RECORDS FOR THIS EXERCISE:
★ ★ ★ ★
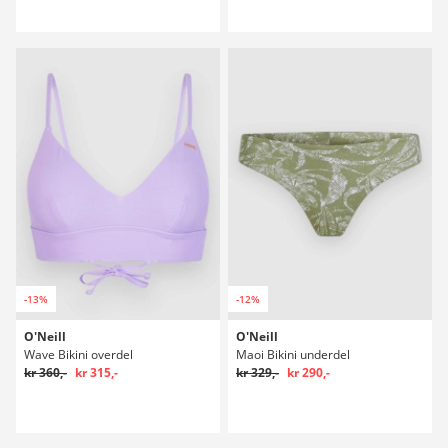
-13%
-12%
O'Neill
O'Neill
Wave Bikini overdel
Maoi Bikini underdel
kr 360,-
kr 315,-
kr 329,-
kr 290,-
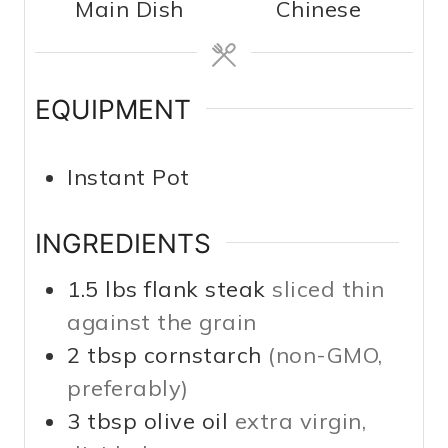
Main Dish
Chinese
t
t
e
e
s
s
EQUIPMENT
Instant Pot
INGREDIENTS
1.5
lbs
flank steak
sliced thin
against the grain
2
tbsp
cornstarch
(non-GMO,
preferably)
3
tbsp
olive oil
extra virgin,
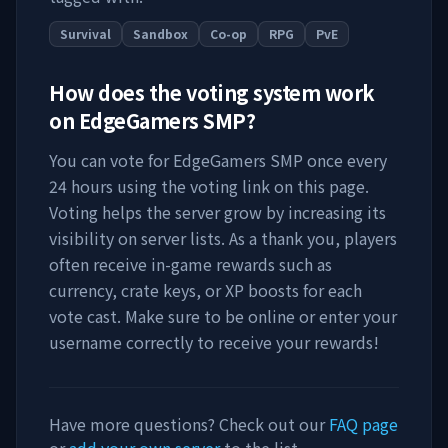
Survival
Sandbox
Co-op
RPG
PvE
How does the voting system work
on
EdgeGamers SMP
?
You can vote for
EdgeGamers SMP
once every
24 hours using the voting link on this page.
Voting helps the server grow by increasing its
visibility on server lists. As a thank you, players
often receive in-game rewards such as
currency, crate keys, or XP boosts for each
vote cast. Make sure to be online or enter your
username correctly to receive your rewards!
Have more questions? Check out our
FAQ page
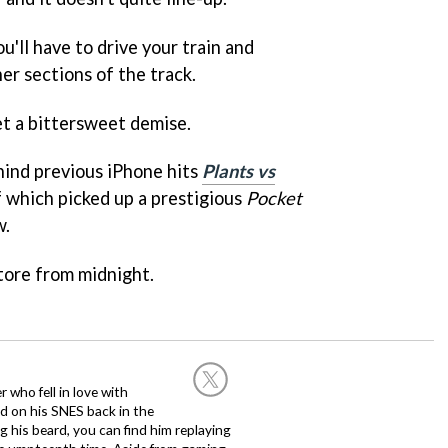
u'll have to drive your train and
er sections of the track.
eet a bittersweet demise.
hind previous iPhone hits
Plants vs
f which picked up a prestigious
Pocket
w.
tore from midnight.
 who fell in love with
d on his SNES back in the
g his beard, you can find him replaying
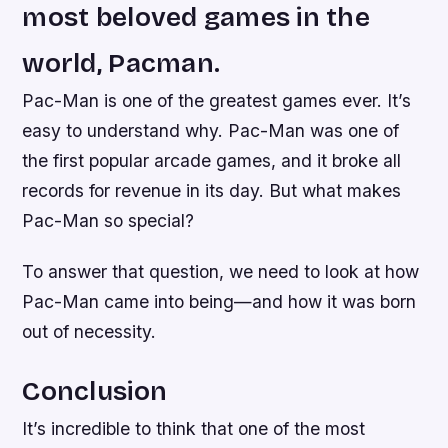
most beloved games in the
world, Pacman.
Pac-Man is one of the greatest games ever. It’s
easy to understand why. Pac-Man was one of
the first popular arcade games, and it broke all
records for revenue in its day. But what makes
Pac-Man so special?
To answer that question, we need to look at how
Pac-Man came into being—and how it was born
out of necessity.
Conclusion
It’s incredible to think that one of the most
★ ★ ★ ★
REQUIREMENT: Among the entries above, identify all lines with "server" and copy them.

TASK OUTPUT:
Voting helps the server grow by increasing its
visibility on server lists. As a thank you, players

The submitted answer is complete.